Yury Izrailevsky, Director of Cloud and Systems Infrastructure at Netflix, explained that the new members of the Simian family are based off the previously deployed “Chaos Monkey.”
“[Chaos Monkey] randomly disables our production instances to make sure we can survive this common type of failure without any customer impact,” Izrailevsky wrote. “The name comes from the idea of unleashing a wild monkey with a weapon in your data center (or cloud region) to randomly shoot down instances and chew through cables – all the while we continue serving our customers without interruption.” He proclaimed that so far “Chaos Monkey” has been successful and provides Netflix engineers with unique insight into possible system flaws and how to avoid or counter them in the future.

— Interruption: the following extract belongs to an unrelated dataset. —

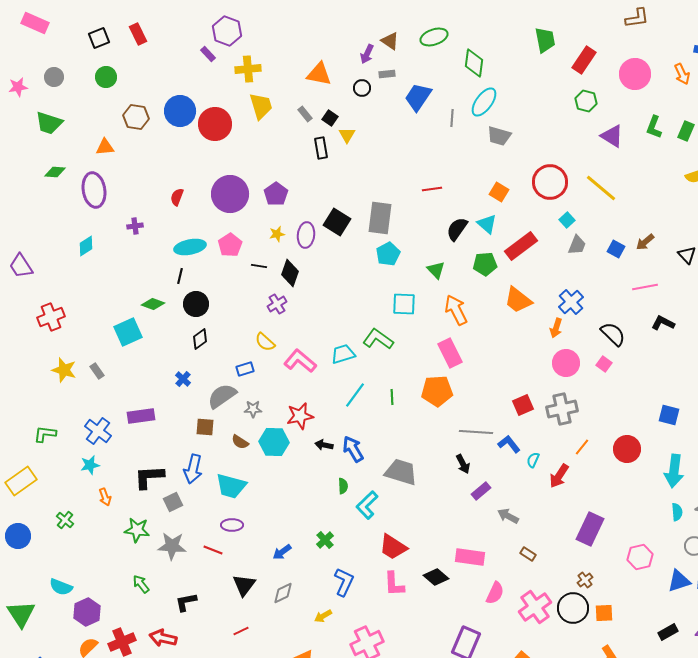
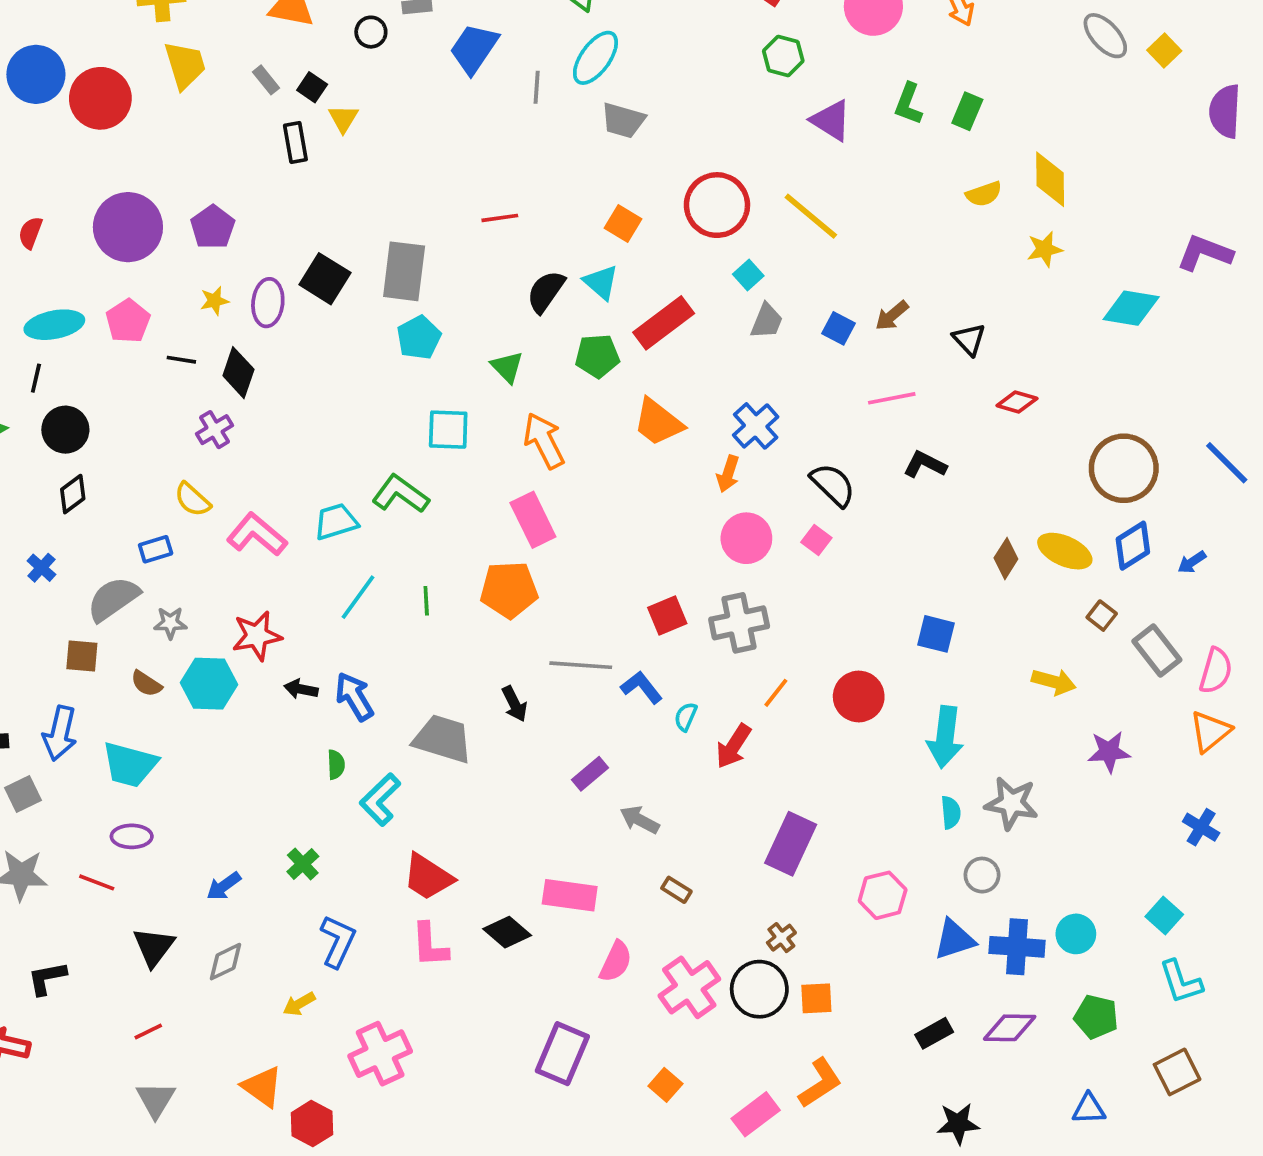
black arrow: (463, 464) -> (514, 704), moved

Izrailevsky admitted that “no single component can guarantee 100 percent uptime.” The goal is to make it so even if one component fails the system perseveres, he said. “But just designing a fault tolerant architecture is not enough. We have to constantly test our ability to actually survive these ‘once in a blue moon’ failures.”
The new batch of monkey-inspired programs is only the beginning.
“Ideas for new simians are coming in faster than we can keep up and if you have ideas, we’d love to hear them,” said Izrailevsky, adding that the virtual monkey family is just “one of many initiatives” utilized to maintain constant streaming to subscribers.
Because placing all your faith in a gang of virtual primates would just be bananas. (Sorry!)